Venmo is a payment app. But it’s also a form of social media, where users can send messages to each other when they send payments. Often those messages include emoji. And those emoji are usually a visual representation of the cause for payment. Paying a friend back for some fresh groceries? Send them lots of produce emoji in your message.
Most Venmo transactions are public by default, and Venmo publishes a set of those transactions on the platform, which provide a window into how users are spending their money. Daniel Wolfe, a reporter at Quartz, compared emoji use in March 2017 with that of March this year, and he spoke to “Marketplace” host Kai Ryssdal about what he saw. The trends the data revealed are highly reflective of broader trends visible in the economy right now, he explained.

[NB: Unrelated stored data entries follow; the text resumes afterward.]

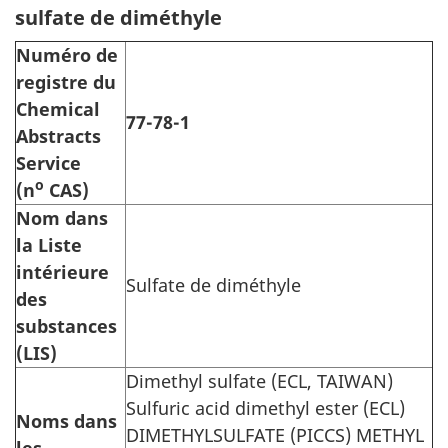
sulfate de diméthyle
Numéro de
registre du
Chemical
77-78-1
Abstracts
Service
o
(n
CAS)
Nom dans
la Liste
intérieure
Sulfate de diméthyle
des
substances
(LIS)
Dimethyl sulfate (ECL, TAIWAN)
Sulfuric acid dimethyl ester
(ECL)
Noms dans
DIMETHYLSULFATE (PICCS) METHYL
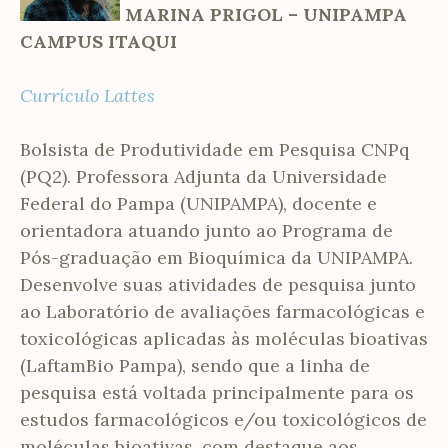
MARINA PRIGOL
– UNIPAMPA
CAMPUS ITAQUI
Currículo Lattes
Bolsista de Produtividade em Pesquisa CNPq
(PQ2). Professora Adjunta da Universidade
Federal do Pampa (UNIPAMPA), docente e
orientadora atuando junto ao Programa de
Pós-graduação em Bioquímica da UNIPAMPA.
Desenvolve suas atividades de pesquisa junto
ao Laboratório de avaliações farmacológicas e
toxicológicas aplicadas às moléculas bioativas
(LaftamBio Pampa), sendo que a linha de
pesquisa está voltada principalmente para os
estudos farmacológicos e/ou toxicológicos de
moléculas bioativas, com destaque aos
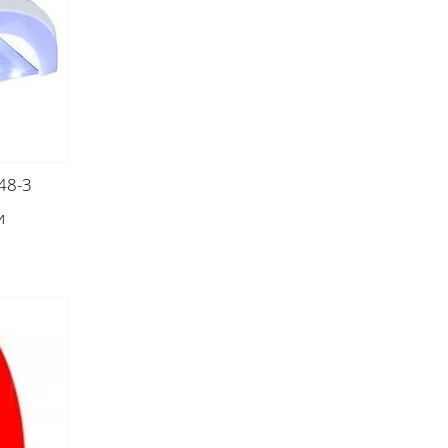
48-3
и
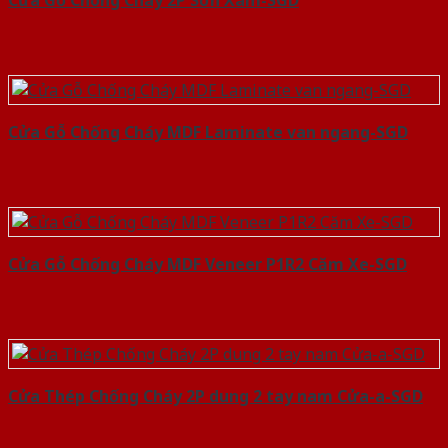
Cửa Gỗ Chống Cháy 2P Sơn Xám-SGD
Cửa Gỗ Chống Cháy MDF Laminate van ngang-SGD
Cửa Gỗ Chống Cháy MDF Veneer P1R2 Căm Xe-SGD
Cửa Thép Chống Cháy 2P dung 2 tay nam Cửa-a-SGD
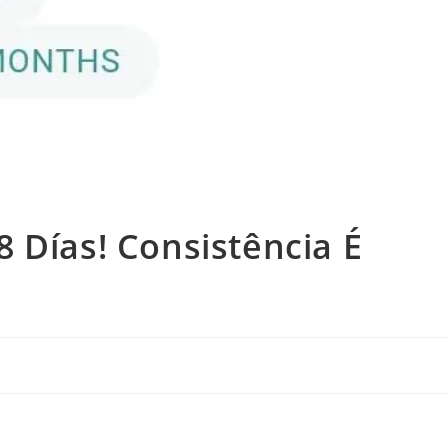
 Días! Consistência É
l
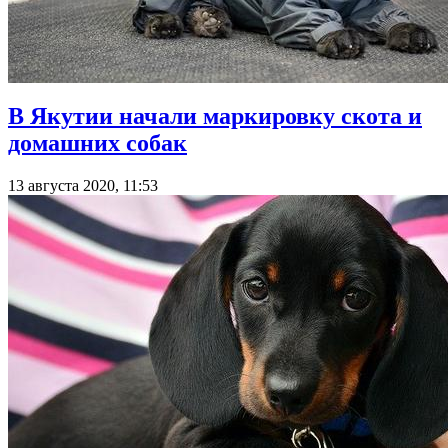
В Якутии начали маркировку скота и
домашних собак
13 августа 2020, 11:53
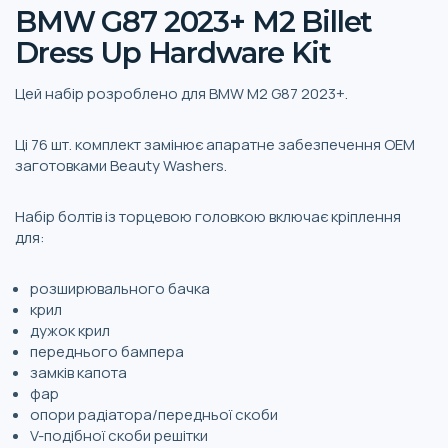
BMW G87 2023+ M2 Billet
Dress Up Hardware Kit
Цей набір розроблено для BMW M2 G87 2023+.
Ці 76 шт. комплект замінює апаратне забезпечення OEM
заготовками Beauty Washers.
Набір болтів із торцевою головкою включає кріплення
для:
розширювального бачка
крил
дужок крил
переднього бампера
замків капота
фар
опори радіатора/передньої скоби
V-подібної скоби решітки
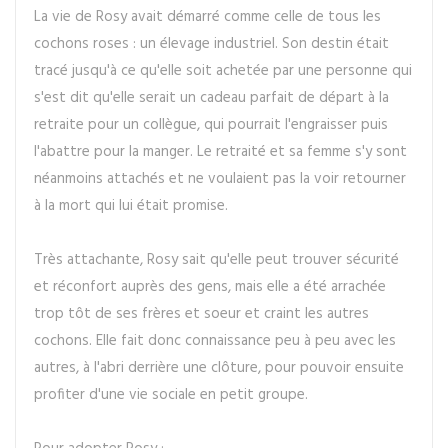
La vie de Rosy avait démarré comme celle de tous les
cochons roses : un élevage industriel. Son destin était
tracé jusqu'à ce qu'elle soit achetée par une personne qui
s'est dit qu'elle serait un cadeau parfait de départ à la
retraite pour un collègue, qui pourrait l'engraisser puis
l'abattre pour la manger. Le retraité et sa femme s'y sont
néanmoins attachés et ne voulaient pas la voir retourner
à la mort qui lui était promise.
Très attachante, Rosy sait qu'elle peut trouver sécurité
et réconfort auprès des gens, mais elle a été arrachée
trop tôt de ses frères et soeur et craint les autres
cochons. Elle fait donc connaissance peu à peu avec les
autres, à l'abri derrière une clôture, pour pouvoir ensuite
profiter d'une vie sociale en petit groupe.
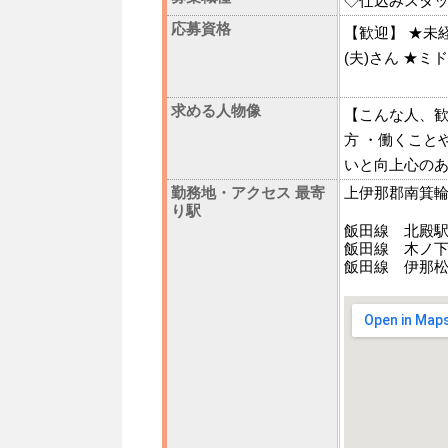
◇仕込みスタッ
応募資格
【歓迎】 ★未
(夫)さん ★ミ
求める人物像
【こんな人、歓
方 ・働くこと
いと向上心の
勤務地・アクセス 最寄
上伊那郡南箕
り駅
飯田線 北殿駅
飯田線 木ノ下
飯田線 伊那松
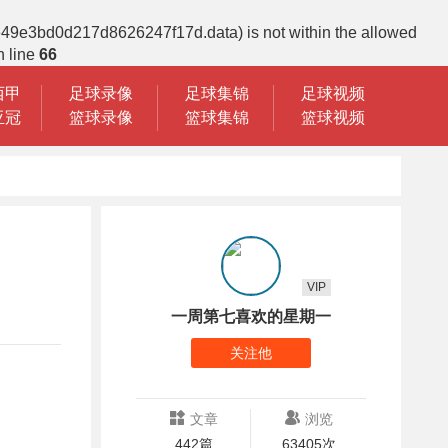
be49e3bd0d217d8626247f17d.data) is not within the allowed
 line
66
西甲
足球录像
足球集锦
足球视频
亚冠
篮球录像
篮球集锦
篮球视频
VIP
一周第七喜欢的星期一
关注他
文章
浏览
442篇
63405次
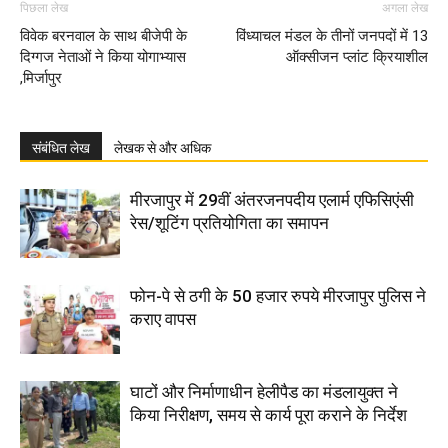
पिछला लेख
अगला लेख
विवेक बरनवाल के साथ बीजेपी के
विंध्याचल मंडल के तीनों जनपदों में 13
दिग्गज नेताओं ने किया योगाभ्यास
ऑक्सीजन प्लांट क्रियाशील
,मिर्जापुर
संबंधित लेख
लेखक से और अधिक
मीरजापुर में 29वीं अंतरजनपदीय एलार्म एफिसिएंसी
रेस/शूटिंग प्रतियोगिता का समापन
फोन-पे से ठगी के 50 हजार रुपये मीरजापुर पुलिस ने
कराए वापस
घाटों और निर्माणाधीन हेलीपैड का मंडलायुक्त ने
किया निरीक्षण, समय से कार्य पूरा कराने के निर्देश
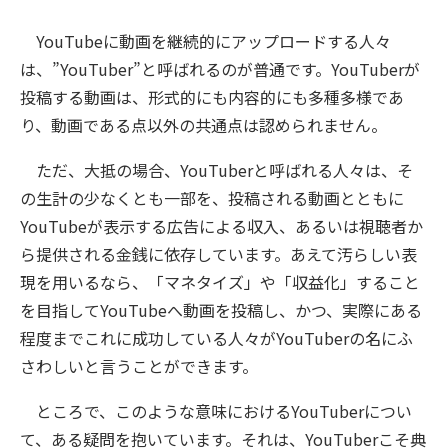
YouTubeに動画を継続的にアップロードする人々
は、”YouTuber”と呼ばれるのが普通です。YouTuberが
投稿する動画は、形式的にも内容的にも多種多様であ
り、動画である点以外の共通点は認められません。
ただ、大抵の場合、YouTuberと呼ばれる人々は、そ
の生計の少なくとも一部を、投稿される動画とともに
YouTubeが表示する広告による収入、あるいは視聴者か
ら提供される金銭に依存しています。あえて汚らしい表
現を用いるなら、「マネタイズ」や「収益化」すること
を目指してYouTubeへ動画を投稿し、かつ、実際にある
程度までこれに成功している人々がYouTuberの名にふ
さわしいと言うことができます。
ところで、このような意味におけるYouTuberについ
て、ある疑問を抱いています。それは、YouTuberこそ典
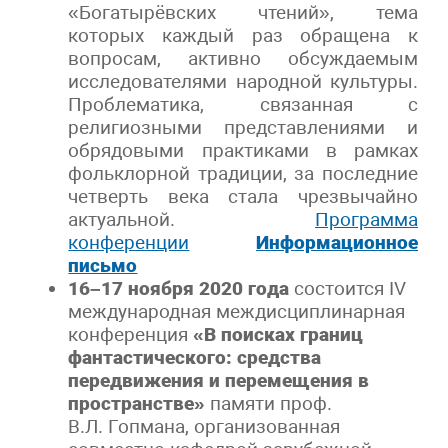
«Богатырёвских чтений», тема
которых каждый раз обращена к
вопросам, активно обсуждаемым
исследователями народной культуры.
Проблематика, связанная с
религиозными представлениями и
обрядовыми практиками в рамках
фольклорной традиции, за последние
четверть века стала чрезвычайно
актуальной.
Программа
конференции
Информационное
письмо
16–17 ноября 2020 года
состоится IV
международная междисциплинарная
конференция
«В поисках границ
фантастического: средства
передвижения и перемещения в
пространстве
»
памяти проф.
В.Л. Гопмана, организованная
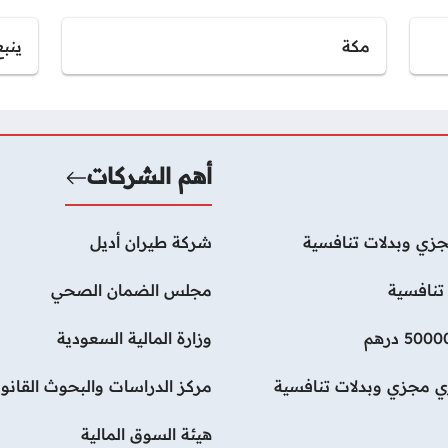
مكة
ينبع
أهم الشركات
زي وبدلات تنافسية
شركة طيران أديل
تنافسية
مجلس الضمان الصحي
وزارة المالية السعودية
ي مجزي وبدلات تنافسية
مركز الدراسات والبحوث القانون
هيئة السوق المالية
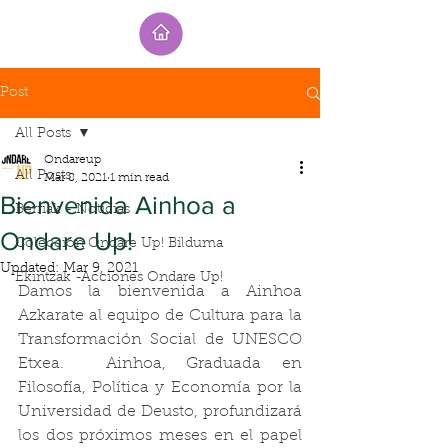
Post
All Posts
Ondareup
All Posts
Mar 8, 2021
1 min read
Bienvenida Ainhoa a
Berriak - Noticias
Ondare Up!
Colección Ondare Up! Bilduma
Updated:
Mar 9, 2021
Ekintzak -Acciones Ondare Up!
Damos la bienvenida a Ainhoa 
Azkarate al equipo de Cultura para la 
Transformación Social de UNESCO 
Etxea.  Ainhoa, Graduada en 
Filosofía, Política y Economía por la 
Universidad de Deusto, profundizará 
los dos próximos meses en el papel 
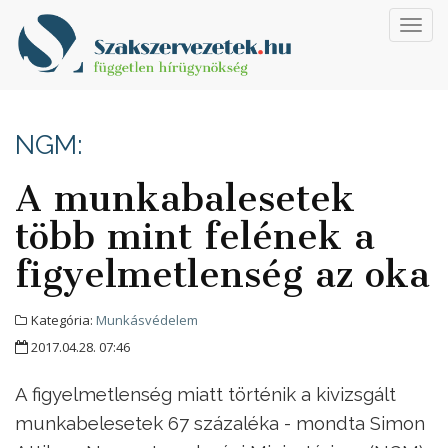
Toggl
navig
NGM:
A munkabalesetek
több mint felének a
figyelmetlenség az oka
Kategória:
Munkásvédelem
2017.04.28. 07:46
A figyelmetlenség miatt történik a kivizsgált
munkabelesetek 67 százaléka - mondta Simon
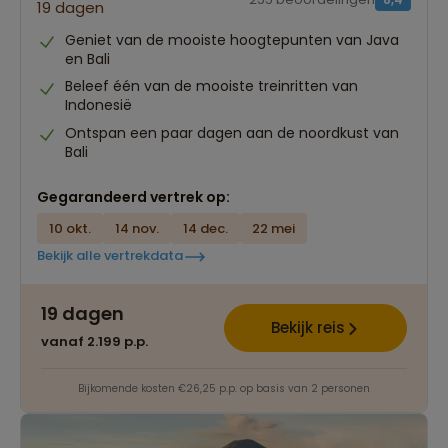
19 dagen
Geniet van de mooiste hoogtepunten van Java
en Bali
Beleef één van de mooiste treinritten van
Indonesië
Ontspan een paar dagen aan de noordkust van
Bali
Gegarandeerd vertrek op:
10 okt.
14 nov.
14 dec.
22 mei
Bekijk alle vertrekdata
19 dagen
Bekijk reis
vanaf 2.199 p.p.
Bijkomende kosten €26,25 p.p. op basis van 2 personen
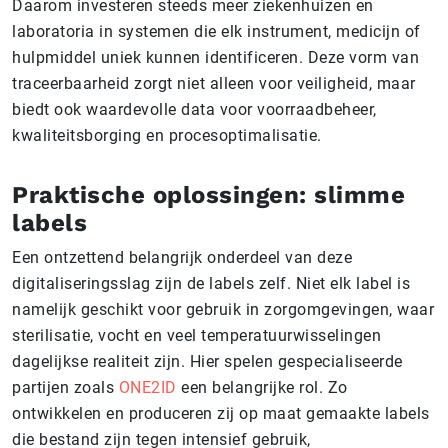
Daarom investeren steeds meer ziekenhuizen en
laboratoria in systemen die elk instrument, medicijn of
hulpmiddel uniek kunnen identificeren. Deze vorm van
traceerbaarheid zorgt niet alleen voor veiligheid, maar
biedt ook waardevolle data voor voorraadbeheer,
kwaliteitsborging en procesoptimalisatie.
Praktische oplossingen: slimme
labels
Een ontzettend belangrijk onderdeel van deze
digitaliseringsslag zijn de labels zelf. Niet elk label is
namelijk geschikt voor gebruik in zorgomgevingen, waar
sterilisatie, vocht en veel temperatuurwisselingen
dagelijkse realiteit zijn. Hier spelen gespecialiseerde
partijen zoals
ONE2ID
een belangrijke rol. Zo
ontwikkelen en produceren zij op maat gemaakte labels
die bestand zijn tegen intensief gebruik,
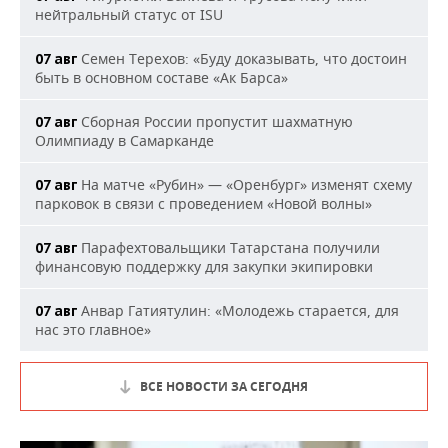
нейтральный статус от ISU
Семен Терехов: «Буду доказывать, что достоин
07 авг
быть в основном составе «Ак Барса»
Сборная России пропустит шахматную
07 авг
Олимпиаду в Самарканде
На матче «Рубин» — «Оренбург» изменят схему
07 авг
парковок в связи с проведением «Новой волны»
Парафехтовальщики Татарстана получили
07 авг
финансовую поддержку для закупки экипировки
Анвар Гатиятулин: «Молодежь старается, для
07 авг
нас это главное»
ВСЕ НОВОСТИ ЗА СЕГОДНЯ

Mask emoji use went up by 2000%, which Wolfe said is because people are using it in coronavirus-related transactions. Meanwhile, the basketball emoji saw a massive drop in use due to the cancellation of the NCAA Tournament. Wolfe said he also noticed usage of many food and drink emojis are down, reflecting all the shuttered restaurants and bars. He did note, however, that “things like coffee and gas, those things actually went up, and the messages around those were a lot of feel good ones, like buying nurses coffee or setting up a tab at a coffee shop for folks who are a essential workers at this time.”